From: Ingo Molnar <mingo@elte.hu>
To: "K.Prasad" <prasad@linux.vnet.ibm.com>
Cc: Arjan van de Ven <arjan@infradead.org>,
"Frank Ch. Eigler" <fche@redhat.com>,
peterz@infradead.org, linux-kernel@vger.kernel.org,
Frederic Weisbecker <fweisbec@gmail.com>
Subject: Re: [RFC PATCH] perf_core: provide a kernel-internal interface to get to performance counters
Date: Thu, 1 Oct 2009 12:28:37 +0200 [thread overview]
Message-ID: <20091001102837.GA31794@elte.hu> (raw)
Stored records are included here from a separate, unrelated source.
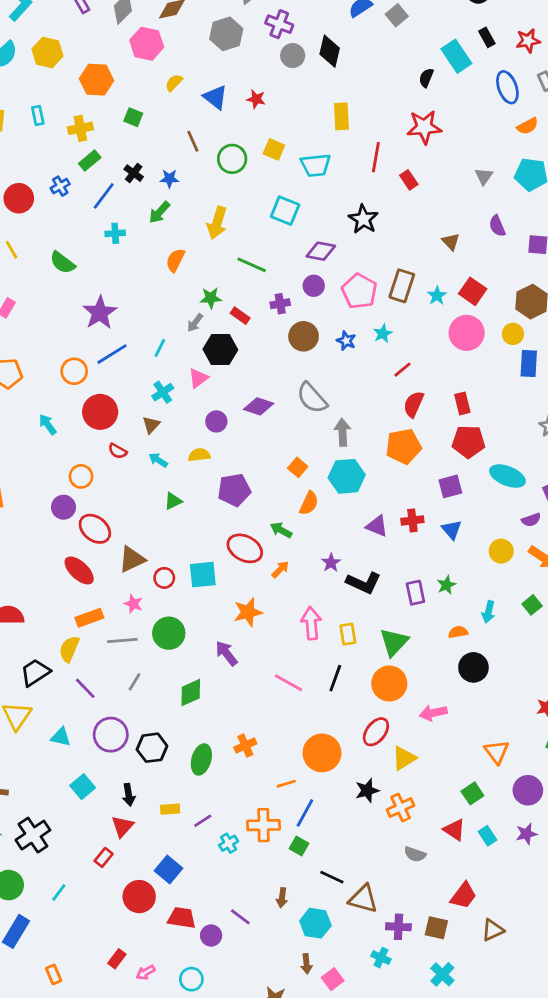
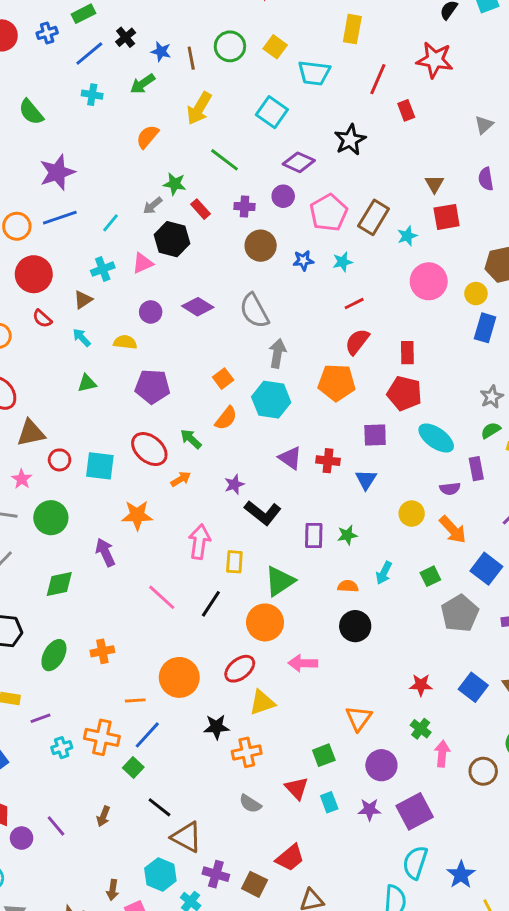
brown line: (193, 141) -> (191, 58), moved
red square: (473, 291) -> (447, 217), moved, turned 32
blue star: (346, 341) -> (303, 260), turned 30
cyan hexagon: (315, 923) -> (160, 874), moved

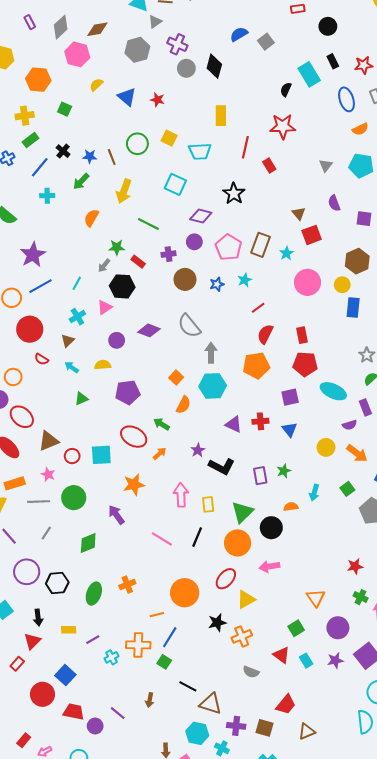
black circle: (355, 626) -> (271, 528), moved

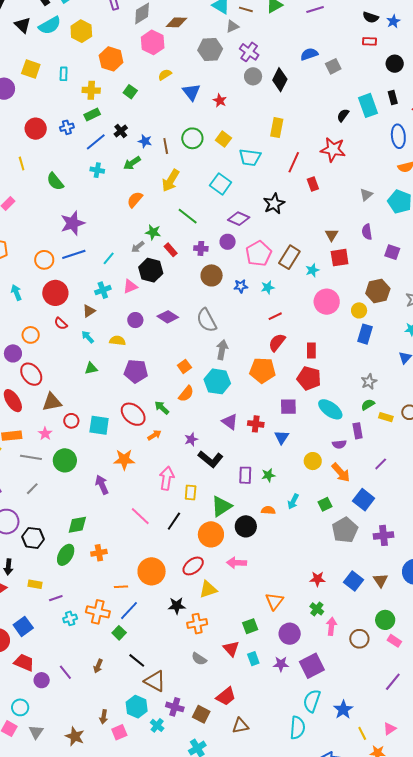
green diamond: (88, 543) -> (77, 525), moved

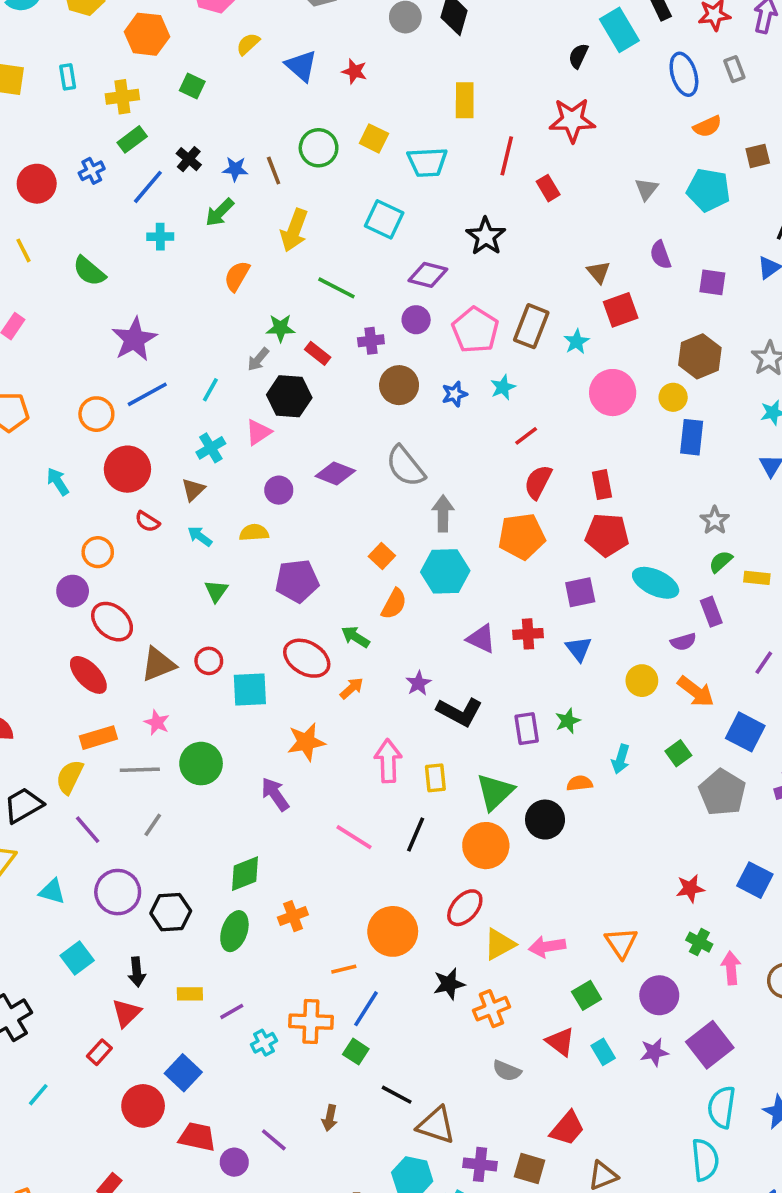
green triangle: (91, 368) -> (216, 591), turned -32
red circle: (71, 421) -> (209, 661), moved
pink arrow: (237, 563) -> (547, 947), moved

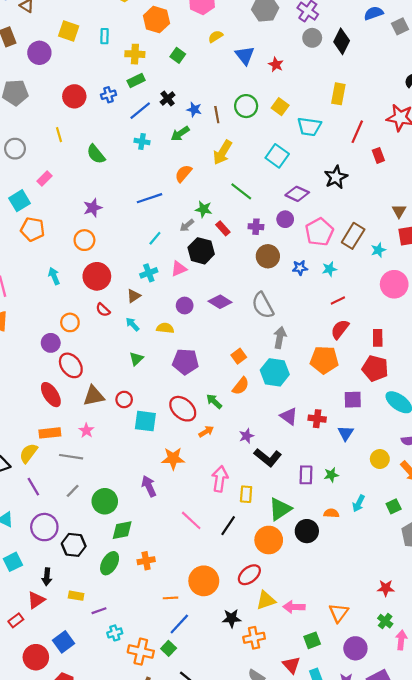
purple star: (134, 339) -> (93, 208), moved, size x0.7
blue line: (147, 394) -> (149, 198), moved
green circle: (201, 764) -> (105, 501), moved
orange cross: (311, 1022) -> (141, 652), moved

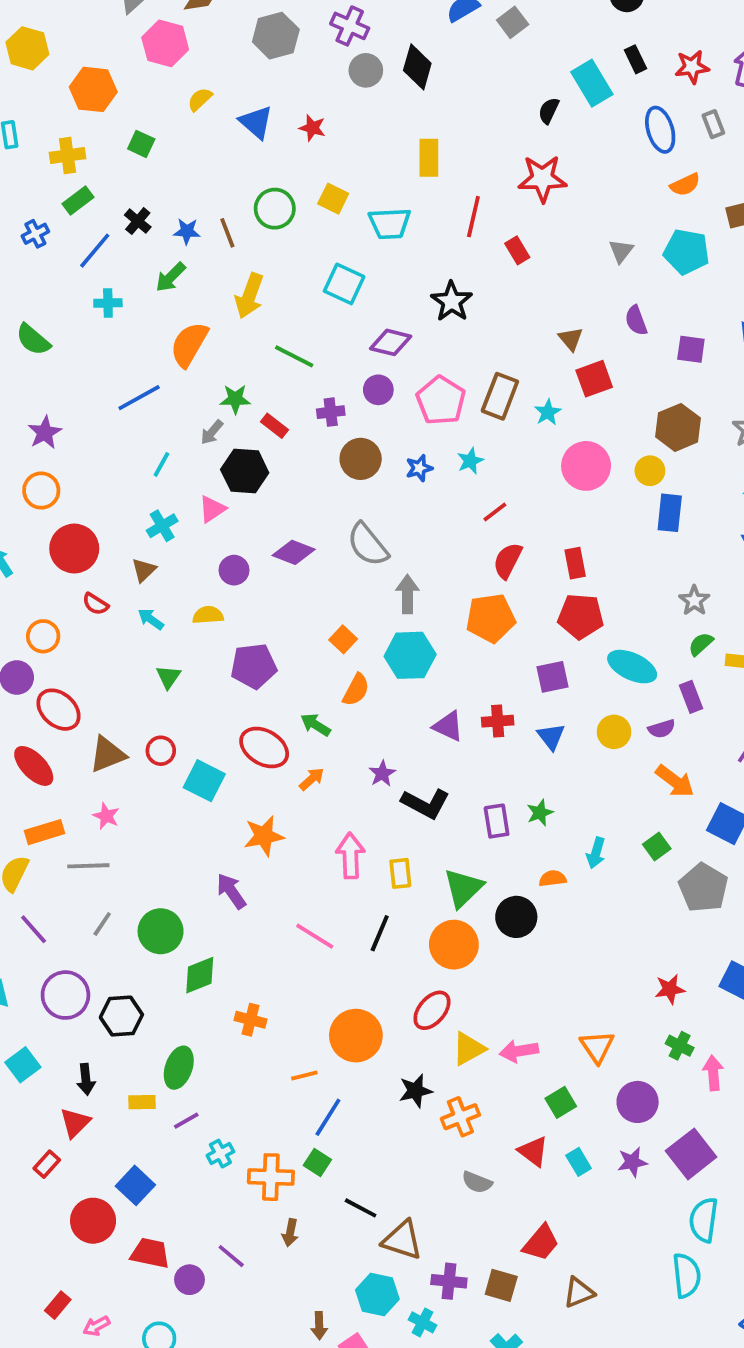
orange semicircle: (183, 173) -> (189, 344), size x1.4
cyan square: (145, 421) -> (204, 781), turned 30
yellow circle: (380, 459) -> (614, 732), moved
orange cross: (146, 561) -> (251, 1020), turned 35
green ellipse: (110, 563) -> (179, 1068), moved

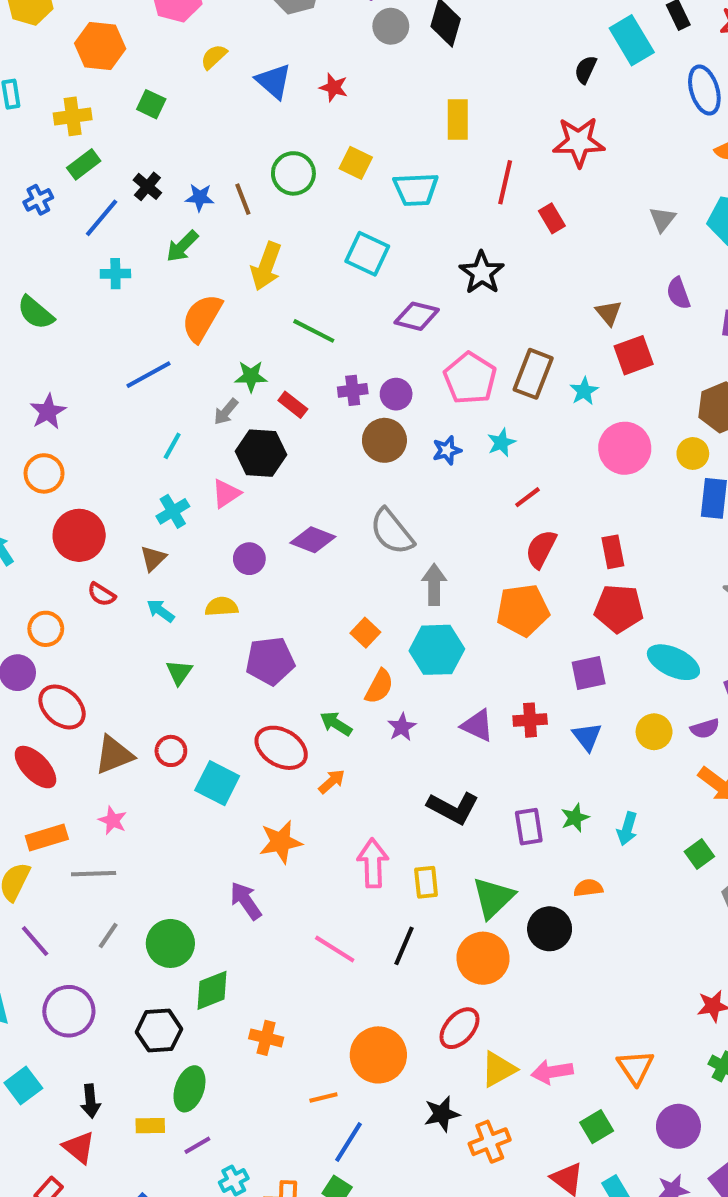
purple circle: (378, 390) -> (396, 394), moved
purple star: (382, 774) -> (402, 727), moved
cyan arrow: (596, 853) -> (627, 829), moved
black hexagon: (121, 1016) -> (159, 1031), moved
red triangle: (75, 1123) -> (79, 1147), turned -36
In-Reply-To: <20091001100109.GB3636@in.ibm.com>
* K.Prasad <prasad@linux.vnet.ibm.com> wrote:
> On Thu, Oct 01, 2009 at 10:53:30AM +0200, Ingo Molnar wrote:
> >
> > * K.Prasad <prasad@linux.vnet.ibm.com> wrote:
> >
> > > On Thu, Oct 01, 2009 at 09:25:18AM +0200, Ingo Molnar wrote:
> > > >
> > > > * Arjan van de Ven <arjan@infradead.org> wrote:
> > > >
> > > > > On Sun, 27 Sep 2009 00:02:46 +0530
> > > > > "K.Prasad" <prasad@linux.vnet.ibm.com> wrote:
> > > > >
> > > > > > On Sat, Sep 26, 2009 at 12:03:28PM -0400, Frank Ch. Eigler wrote:
> > > > >
> > > > > > > For what it's worth, this sort of thing also looks useful from
> > > > > > > systemtap's point of view.
> > > > > >
> > > > > > Wouldn't SystemTap be another user that desires support for
> > > > > > multiple/all CPU perf-counters (apart from hw-breakpoints as a
> > > > > > potential user)? As Arjan pointed out, perf's present design would
> > > > > > support only a per-CPU or per-task counter; not both.
> > > > >
> > > > > I'm sorry but I think I am missing your point. "all cpu counters"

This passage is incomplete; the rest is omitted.